How to compare Lists

How can I compare more than two lists and return the longest from them? (Is it possible when I do not know an exact number of lists?)

you can save both the current longest list and its length so you only need to iterate once.

Naive idea: pass a list of lists, recursively compute the length of each element and save the max into an accumulator variable.

You mean you need to find the longest list from a list of lists? Then you just need to find the max element, e.g.,

(* file demo.ml *)
open Base

let longest = List.max_elt ~compare:(fun x y ->
    compare (List.length x) (List.length y))

To build use (once)

dune init exe demo --libs base

To run use

dune exec ./demo.exe
1 Like

Maybe you want to compute lengths lazily, for instance if you have one list that is much longer than the others. Essentially, you’d want a generalization of List.compare_lengths. You may do it like this.

(* Return the index of the (first) longest list. *)
let longest_list : 'a list list -> int =
  let pop_one tail =
    begin match tail with
    | (_, [])    -> None
    | (i, _::tl) -> Some (i, tl)
    end
  in
  let rec longest tails =
    begin match tails with
    (* no candidate remaining: won’t happen *)
    | [] ->
        assert false
    (* only one candidate remaining: we have a winner *)
    | (i, _) :: [] ->
        i
    (* at least two candidates remaining: continue selection *)
    | (i, _) :: _ ->
        (* eliminate empty candidates, pop an element from others: *)
        begin match List.filter_map pop_one tails with
        (* if we have just eliminated all remaining candidates, then
         * then they were all the same length; we return the first one
         * (not fair!) *)
        | []     -> i
        (* otherwise, continue selection *)
        | tails' -> longest tails'
        end
    end
  in
  fun lists ->
    begin match lists with
    | [] -> raise Not_found (* cannot find the longest of no lists *)
    | _  -> longest (List.mapi (fun i li -> (i, li)) lists)
    end

The idea of this code is to repeatedly pop an element from each list, eliminating tails as soon as they become empty. When only one tail remains, that is the tail of your longest list. In order to recover the full list at that step, you need to have paired the tails with some bit of info. Here I pair them with the index of their corresponding list in the list of lists but, depending on your needs, could pair it with the list itself (using (fun _ li -> (li, li))).

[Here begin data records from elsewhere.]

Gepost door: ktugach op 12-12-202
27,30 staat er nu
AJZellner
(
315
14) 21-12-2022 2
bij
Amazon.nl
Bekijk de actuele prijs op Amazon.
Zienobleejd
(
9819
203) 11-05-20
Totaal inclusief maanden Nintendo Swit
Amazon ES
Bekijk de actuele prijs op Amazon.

Wouldn’t you take advantage of List.compare_lengths here? (In the standard library since OCaml 4.05).

open Base

let longest = List.max_elt ~compare:List.compare_lengths

Thank you everyone <3

I am not sure that this function is in the Base's List, iirc it is not.

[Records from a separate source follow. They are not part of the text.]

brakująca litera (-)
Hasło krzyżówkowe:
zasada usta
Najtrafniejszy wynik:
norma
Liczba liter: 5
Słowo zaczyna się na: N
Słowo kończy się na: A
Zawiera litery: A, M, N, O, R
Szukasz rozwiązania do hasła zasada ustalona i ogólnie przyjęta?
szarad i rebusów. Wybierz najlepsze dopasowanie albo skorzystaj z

Should be then available as Caml.List.compare_lengths.

It’s worth noting, @Maelan, that while worrying about the cost of List.length, the function you’ve introduced to replace it does masses of allocation! You can generalise List.compare_lengths without needing Base; max_elt is just a fold:

let biggest_list = function
| [] -> invalid_arg "biggest_list"
| lists ->
    let f max list =
      if List.compare_lengths list max > 0 then
        list
      else
        max
    in
    List.fold_left f [] lists

You can get a sense of the allocations going on in your function by compiling code with -dlambda and looking for makeblock calls (there’s always one at the end of a module for the module itself): e.g. the above biggest_list:

(let
  (biggest_list/80 =
    (function lists/82
      (if lists/82
        (let
          (f/83 =
             (function max/85 list/86
               (if
                 (>
                    (apply (field 1 (global Stdlib__list!)) list/86 max/85)
                   0)
                 list/86 max/85)))
          (apply (field 22 (global Stdlib__list!)) f/83 0a lists/82))
        (apply (field 0 (global Stdlib!)) "biggest_list"))))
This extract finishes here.